Welcome.  This issue’s cover shows an engine head set up on an adapter plate for an injector bore drilling rest.  The engine head, aka cylinder head, sits on top of the engine block, over the cylinders, and contains the valves and spark plugs; in most passenger car engines it also contains one or two camshafts.  In the picture we are looking at the combustion face; the four pockets with five-hole patterns are the tops of the combustion chambers for four cylinders, and the four large holes in each pocket are for the valves — intake on top, exhaust below.  The holes in the middle with wires stuck through them are for the spark plugs.  As a courtesy to other aging headbangers, I note that this is what an actual Motörhead looks like.

The injector bores are tapered bores for the fuel injectors, drilled from the other side and exiting near the intake ports.  As a general rule, any tapered bore is a giant pain in the butt to manufacture in volume, especially to tight tolerances, and these are no exception.  I think I did injector bore tests on four or five different heads over the years; this particular specimen is from the engine in your Maverick.  I was never happy with the results and am still irritated that certain of my ideas weren’t tried in production, so why don’t we just drop the subject.

I run the journal like an engineering project and have several spreadsheets full of numbers, charts, and graphs.

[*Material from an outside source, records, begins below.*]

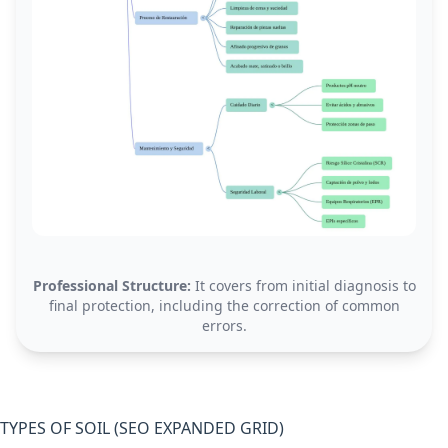
Professional Structure:
It covers from initial diagnosis to
final protection, including the correction of common
errors.
TYPES OF SOIL (SEO EXPANDED GRID)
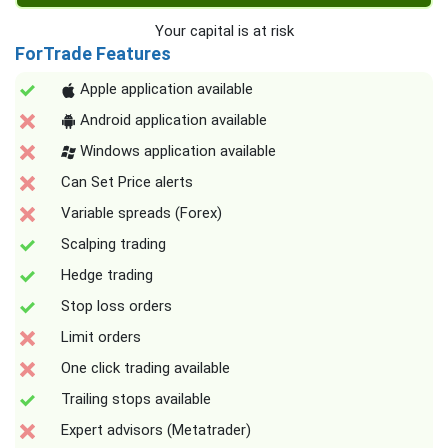
Your capital is at risk
ForTrade Features
Apple application available
Android application available
Windows application available
Can Set Price alerts
Variable spreads (Forex)
Scalping trading
Hedge trading
Stop loss orders
Limit orders
One click trading available
Trailing stops available
Expert advisors (Metatrader)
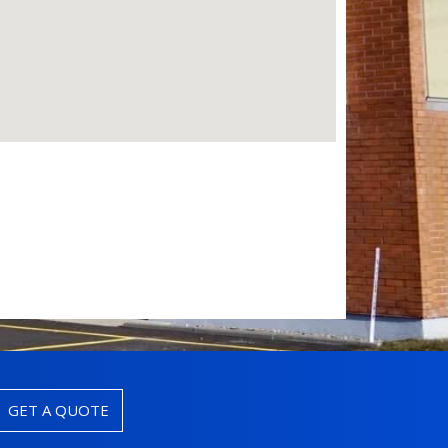
GET A QUOTE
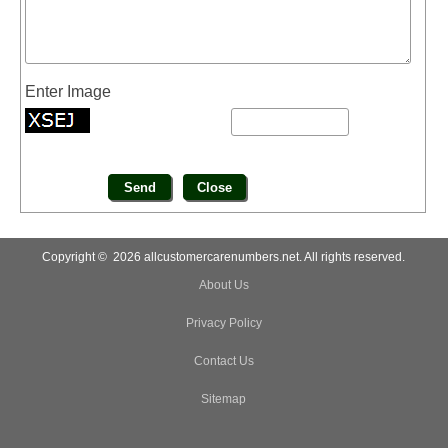
Enter Image
Copyright © 2026 allcustomercarenumbers.net. All rights reserved.
About Us
Privacy Policy
Contact Us
Sitemap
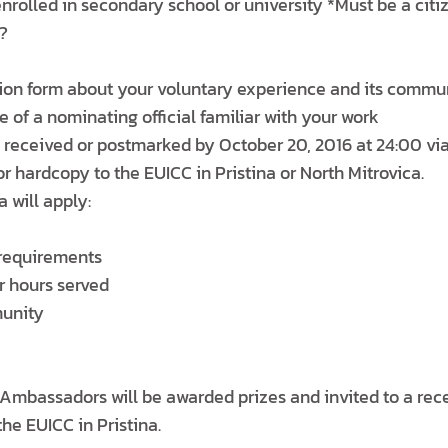
nrolled in secondary school or university *Must be a citi
?
ion form about your voluntary experience and its commu
e of a nominating official familiar with your work
received or postmarked by October 20, 2016 at 24:00 via
 hardcopy to the EUICC in Pristina or North Mitrovica.
a will apply:
y requirements
r hours served
munity
 Ambassadors will be awarded prizes and invited to a rec
the EUICC in Pristina.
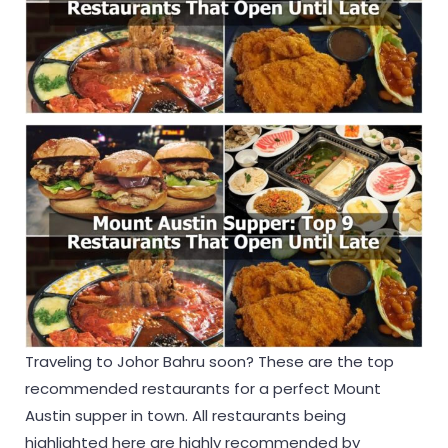
Traveling to Johor Bahru soon? These are the top
recommended restaurants for a perfect Mount
Austin supper in town. All restaurants being
highlighted here are highly recommended by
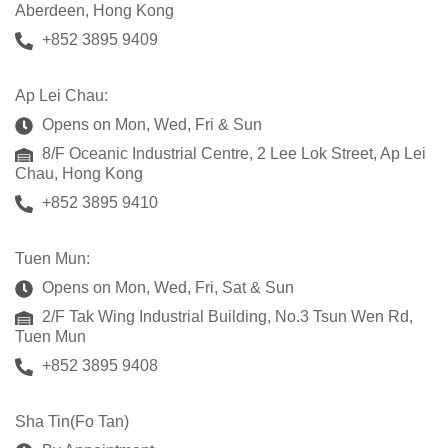
Aberdeen, Hong Kong
+852 3895 9409
Ap Lei Chau:
Opens on Mon, Wed, Fri & Sun
8/F Oceanic Industrial Centre, 2 Lee Lok Street, Ap Lei
Chau, Hong Kong
+852 3895 9410
Tuen Mun:
Opens on Mon, Wed, Fri, Sat & Sun
2/F Tak Wing Industrial Building, No.3 Tsun Wen Rd,
Tuen Mun
+852 3895 9408
Sha Tin(Fo Tan)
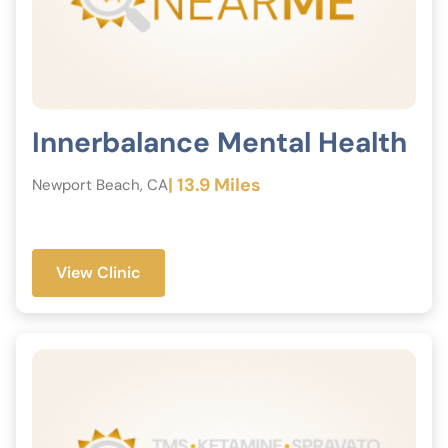
Innerbalance Mental Health
| 13.9 Miles
Newport Beach, CA
View Clinic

I like charts and graphs because they give the illusion of understanding.  The graph below shows the growth in viewership for the journal since last year, with the four-month running average for monthly visitors to the site increasing from a little over 200 to well over 400.  (I use the running average because viewership spikes when issues are posted.  Many of my graphs have these attractive meandering witch’s hat waveforms with four-month wavelengths.)

The increase in visitors has led to a corresponding increase in submissions, which has exacerbated a problem related to my quick response time.  The pooled mean and median response times for the first ten issues were 16.2 and 17.0 days respectively, and since the submission periods are about 90 days long, it is never clear how many poems I should accept from early submissions, since I don’t know what’s coming later.  I’m thinking of shortening the submission periods to two months to concentrate the workload and reduce the impact of the second problem.  But I am not going to do anything until issue 13 at the earliest, since I don’t want to switch in the middle of a yearly production cycle.  I’m also reluctant to tinker with the system now that it’s debugged and running smoothly, lest I screw it up.  I’ll have a further update in the next Editor’s Note.

The reading period for Pulsebeat 12, which will be posted in September, begins June 1.  Until September, enjoy the wonderful poems in this issue.